Cha’s lips actually wobbled with emotion at the welcome sound of Dy alive. “In the Big White, headed for the reverse BX. You?”
“I’m at the rendezvous and you’re nearly three hours late. I was starting to worry!”
Three hours? Azul looked amused at her stunned reaction. “I told you time moved differently in the … ‘big white.’”
“You don’t have to put air quotes around it,” Cha told him. “You are so uncool.”
“Is that Prince Charming?” Dy asked, her voice rising to a screech. “Bandit, if you’ve been—”
“I haven’t,” she interrupted and Azul raised a brow at her, making a shocked face. Well, she had been, but … “It’s a long story,” she amended. “I’ll tell you later. Can we still get through?”
“I hope so. We’ll be hitting the work-around in daylight.”
“We will?”
“Um, yeah.”
Cha looked around at the Moonstone night, which still looked like day to her. So confusing. “Can’t be helped, I suppose.”
“Agreed. The alternative isn’t one. Bandit, there’s no room for screwing around. You have to—”

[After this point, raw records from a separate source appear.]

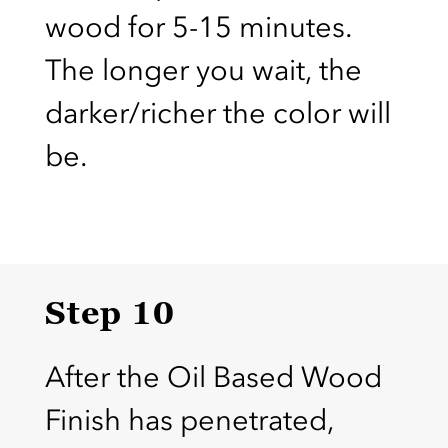
wood for 5-15 minutes.
The longer you wait, the
darker/richer the color will
be.
Step 10
After the Oil Based Wood
Finish has penetrated,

“I have to be there soonest. Will do,” Cha interrupted and tapped off.
“It’s fascinating to watch you lie,” Azul commented. “It’s a kind of human magic we can’t match.”
“First of all, I wasn’t lying, exactly,” she protested. “I didn’t want to air the details on the path-box, so I talked around it.”
“No, I would’ve talked around it. You said you weren’t when you were. Magic.”
“It’s not magic,” she retorted.
“Lying again.” He laughed musically and with real delight. “No wonder I adore you, Arantxa.”
Her mood surprisingly light, she gave him the middle finger, listening to the music of his laughter as she coaxed Katu into a bit more speed.